Well, I say enough. I favor the death penalty. I don't support killing insane or mentally disabled people who are truly not responsible for their actions, but I don't believe that committing an "act of madness" necessarily makes you a madman. But committing an act of wanton evil makes you an evil man.
Evil and madness are not synonyms. Societies that cannot distinguish between the two are destined to get more of both.
If the death penalty is always wrong, let us have an argument about James Holmes, a man many Americans are aware of, informed about and interested in. Let us hear why the inequities of the criminal justice system require his life be spared. Fight the death penalty battle on this battlefield.

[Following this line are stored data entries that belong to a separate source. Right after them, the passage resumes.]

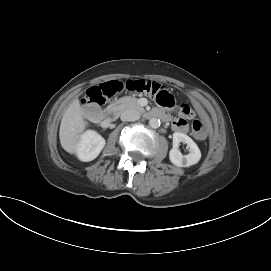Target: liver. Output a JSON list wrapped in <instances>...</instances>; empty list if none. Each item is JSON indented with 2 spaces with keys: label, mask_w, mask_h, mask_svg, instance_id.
<instances>
[{
  "label": "liver",
  "mask_w": 271,
  "mask_h": 271,
  "mask_svg": "<svg viewBox=\"0 0 271 271\" xmlns=\"http://www.w3.org/2000/svg\"><path fill=\"white\" fill-rule=\"evenodd\" d=\"M85 127L80 102L75 99L65 111L59 130L60 143L65 151L70 154L77 152L78 142Z\"/></svg>",
  "instance_id": "6515ba94"
}]
</instances>
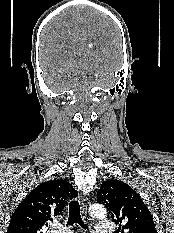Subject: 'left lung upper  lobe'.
<instances>
[{
	"mask_svg": "<svg viewBox=\"0 0 174 233\" xmlns=\"http://www.w3.org/2000/svg\"><path fill=\"white\" fill-rule=\"evenodd\" d=\"M97 202L104 204L112 221L120 225L116 233H157L150 211L128 184L119 180L103 182Z\"/></svg>",
	"mask_w": 174,
	"mask_h": 233,
	"instance_id": "obj_1",
	"label": "left lung upper lobe"
}]
</instances>
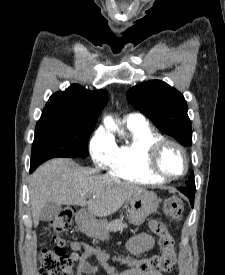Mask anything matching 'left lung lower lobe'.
<instances>
[{"label":"left lung lower lobe","instance_id":"1","mask_svg":"<svg viewBox=\"0 0 225 275\" xmlns=\"http://www.w3.org/2000/svg\"><path fill=\"white\" fill-rule=\"evenodd\" d=\"M179 190L189 198L191 206L193 207L194 193L196 191L195 187H183V188H179Z\"/></svg>","mask_w":225,"mask_h":275}]
</instances>
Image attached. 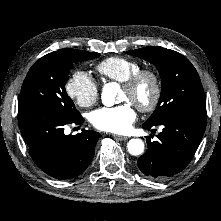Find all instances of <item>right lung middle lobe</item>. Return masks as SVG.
<instances>
[{
    "label": "right lung middle lobe",
    "instance_id": "obj_1",
    "mask_svg": "<svg viewBox=\"0 0 221 221\" xmlns=\"http://www.w3.org/2000/svg\"><path fill=\"white\" fill-rule=\"evenodd\" d=\"M99 54L75 49H61L39 59L29 70L20 93L18 110L37 107L65 118L80 117L67 95L65 84L73 62L91 60Z\"/></svg>",
    "mask_w": 221,
    "mask_h": 221
}]
</instances>
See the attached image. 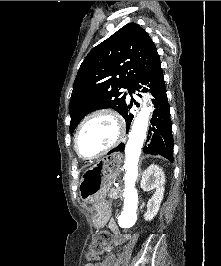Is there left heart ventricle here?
I'll use <instances>...</instances> for the list:
<instances>
[{
    "label": "left heart ventricle",
    "instance_id": "b2bd125f",
    "mask_svg": "<svg viewBox=\"0 0 221 266\" xmlns=\"http://www.w3.org/2000/svg\"><path fill=\"white\" fill-rule=\"evenodd\" d=\"M117 135L115 121L107 115L92 118L83 128L79 147L84 155L91 156L107 147Z\"/></svg>",
    "mask_w": 221,
    "mask_h": 266
}]
</instances>
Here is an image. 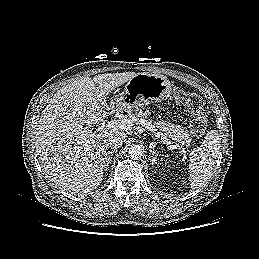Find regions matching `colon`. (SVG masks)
Masks as SVG:
<instances>
[{"label":"colon","mask_w":259,"mask_h":259,"mask_svg":"<svg viewBox=\"0 0 259 259\" xmlns=\"http://www.w3.org/2000/svg\"><path fill=\"white\" fill-rule=\"evenodd\" d=\"M175 102L189 112V125L192 133L195 136H201L207 128V115L203 99L195 93L178 90L175 94Z\"/></svg>","instance_id":"5ec220e1"}]
</instances>
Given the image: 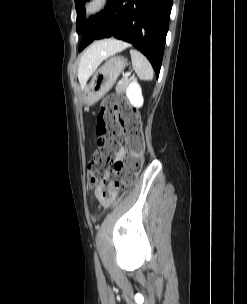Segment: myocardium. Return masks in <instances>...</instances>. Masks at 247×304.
Segmentation results:
<instances>
[{
	"instance_id": "obj_1",
	"label": "myocardium",
	"mask_w": 247,
	"mask_h": 304,
	"mask_svg": "<svg viewBox=\"0 0 247 304\" xmlns=\"http://www.w3.org/2000/svg\"><path fill=\"white\" fill-rule=\"evenodd\" d=\"M109 0H88L84 5L86 19H92L100 15L108 6Z\"/></svg>"
}]
</instances>
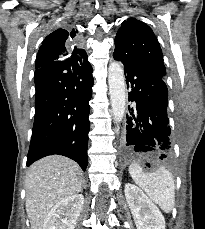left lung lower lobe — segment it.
<instances>
[{
	"label": "left lung lower lobe",
	"instance_id": "1",
	"mask_svg": "<svg viewBox=\"0 0 205 229\" xmlns=\"http://www.w3.org/2000/svg\"><path fill=\"white\" fill-rule=\"evenodd\" d=\"M115 60L124 65L129 101L126 121L124 155L129 157L139 151H151L158 159L171 157L172 139L167 117L168 90L164 78L129 61L119 52Z\"/></svg>",
	"mask_w": 205,
	"mask_h": 229
}]
</instances>
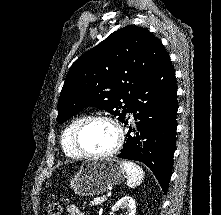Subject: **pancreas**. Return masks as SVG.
Wrapping results in <instances>:
<instances>
[{"instance_id": "pancreas-1", "label": "pancreas", "mask_w": 221, "mask_h": 215, "mask_svg": "<svg viewBox=\"0 0 221 215\" xmlns=\"http://www.w3.org/2000/svg\"><path fill=\"white\" fill-rule=\"evenodd\" d=\"M105 201H106V198L97 197V198H94L93 200L90 201V205L91 206H98V205H101Z\"/></svg>"}]
</instances>
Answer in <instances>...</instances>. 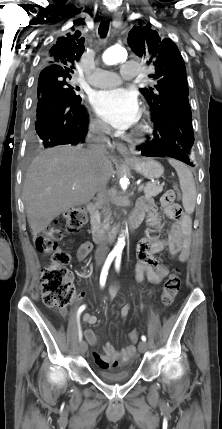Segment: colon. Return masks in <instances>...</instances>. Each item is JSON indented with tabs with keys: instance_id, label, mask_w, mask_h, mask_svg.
I'll list each match as a JSON object with an SVG mask.
<instances>
[{
	"instance_id": "obj_1",
	"label": "colon",
	"mask_w": 222,
	"mask_h": 429,
	"mask_svg": "<svg viewBox=\"0 0 222 429\" xmlns=\"http://www.w3.org/2000/svg\"><path fill=\"white\" fill-rule=\"evenodd\" d=\"M178 197V189L167 190L162 197V203L165 205L173 204ZM86 218V210L81 207L70 208L62 215V220L69 232L78 231L85 223ZM60 237V230L55 225H52L36 239L38 250L51 256L50 263L44 268L41 275L42 299L48 307L56 308L66 307L74 295L72 277L67 268L69 255L61 250L57 244ZM180 286V273L175 270L168 276L162 288L161 302L164 306L172 304L180 290ZM129 338L131 343L135 344L139 338L138 331H131Z\"/></svg>"
}]
</instances>
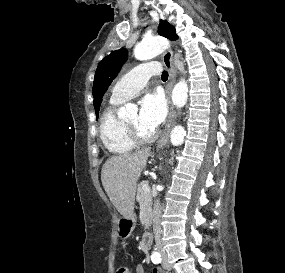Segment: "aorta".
<instances>
[{
    "instance_id": "1",
    "label": "aorta",
    "mask_w": 285,
    "mask_h": 273,
    "mask_svg": "<svg viewBox=\"0 0 285 273\" xmlns=\"http://www.w3.org/2000/svg\"><path fill=\"white\" fill-rule=\"evenodd\" d=\"M169 42L163 37H151L143 39L134 49V56L137 60L145 61L152 59L161 54ZM173 104L181 108L188 99V85L185 79H181L173 88L172 91ZM137 111L136 105L126 104L118 111L120 116H125L128 113ZM185 137V130L182 126H175L170 134L171 143L174 146H179L183 143Z\"/></svg>"
}]
</instances>
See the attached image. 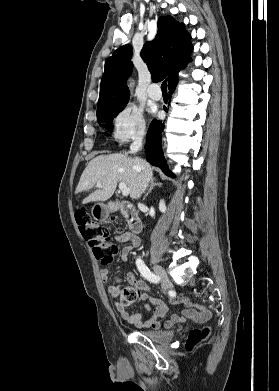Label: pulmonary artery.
<instances>
[{
	"instance_id": "pulmonary-artery-1",
	"label": "pulmonary artery",
	"mask_w": 279,
	"mask_h": 391,
	"mask_svg": "<svg viewBox=\"0 0 279 391\" xmlns=\"http://www.w3.org/2000/svg\"><path fill=\"white\" fill-rule=\"evenodd\" d=\"M149 98L154 101H158L162 98L161 91L157 88V84H151L147 90Z\"/></svg>"
}]
</instances>
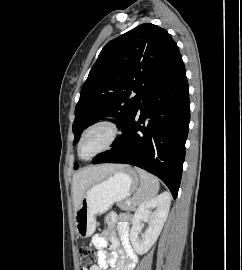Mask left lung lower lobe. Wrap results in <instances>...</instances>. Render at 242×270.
Segmentation results:
<instances>
[{"label":"left lung lower lobe","instance_id":"1","mask_svg":"<svg viewBox=\"0 0 242 270\" xmlns=\"http://www.w3.org/2000/svg\"><path fill=\"white\" fill-rule=\"evenodd\" d=\"M190 122L189 86L181 55L147 89L114 147L93 161L124 163L158 176L176 199Z\"/></svg>","mask_w":242,"mask_h":270}]
</instances>
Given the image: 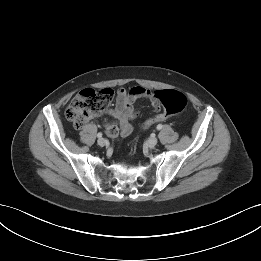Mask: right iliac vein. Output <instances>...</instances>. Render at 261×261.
I'll list each match as a JSON object with an SVG mask.
<instances>
[{"label":"right iliac vein","mask_w":261,"mask_h":261,"mask_svg":"<svg viewBox=\"0 0 261 261\" xmlns=\"http://www.w3.org/2000/svg\"><path fill=\"white\" fill-rule=\"evenodd\" d=\"M97 143H98L99 146L103 147V146H105L106 141H105L104 138H99Z\"/></svg>","instance_id":"obj_1"}]
</instances>
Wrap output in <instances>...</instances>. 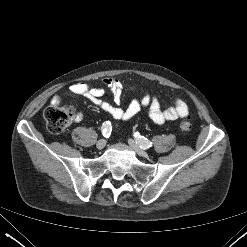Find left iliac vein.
<instances>
[{
	"label": "left iliac vein",
	"mask_w": 247,
	"mask_h": 247,
	"mask_svg": "<svg viewBox=\"0 0 247 247\" xmlns=\"http://www.w3.org/2000/svg\"><path fill=\"white\" fill-rule=\"evenodd\" d=\"M128 143L130 145V147L141 157H148V153L143 150L142 148H140V146L133 140L129 139Z\"/></svg>",
	"instance_id": "obj_1"
}]
</instances>
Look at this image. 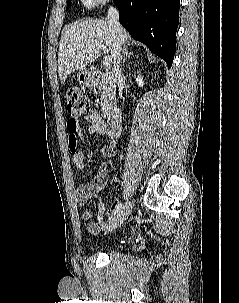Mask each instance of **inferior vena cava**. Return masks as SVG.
Wrapping results in <instances>:
<instances>
[{
    "label": "inferior vena cava",
    "mask_w": 239,
    "mask_h": 303,
    "mask_svg": "<svg viewBox=\"0 0 239 303\" xmlns=\"http://www.w3.org/2000/svg\"><path fill=\"white\" fill-rule=\"evenodd\" d=\"M108 21L114 25L116 32L118 35L122 34L123 28L119 23V12L116 7H109L107 13ZM120 61H121V46L118 47L115 53L114 60V73L117 78H121L122 73L120 69Z\"/></svg>",
    "instance_id": "obj_1"
}]
</instances>
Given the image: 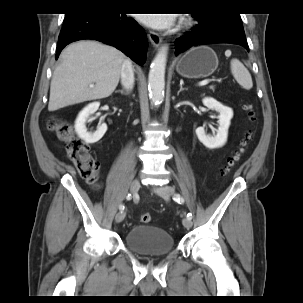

That won't happen. It won't happen in part because nobody on the Sunday talk shows wants to debate the death penalty when the case for it is strong. They like cases that "raise troubling questions about the legitimacy of the death penalty," not cases that affirm the legitimacy of the death penalty.
But it also won't happen because death penalty opponents understand that when the murderer is unsympathetic, the wise course is to hold your tongue until the climate improves.
It remains an open question whether Colorado will seek the death penalty. Prosecutors know that doing so would add years and millions of dollars in extra costs because opponents have so gummed up the legal works. That way they can complain about the outrageous costs of a mechanism they themselves have worked to make prohibitively expensive.
I say, let us give Holmes a fair trial. If convicted, execute him swiftly. If you disagree, explain why this man deserves to live.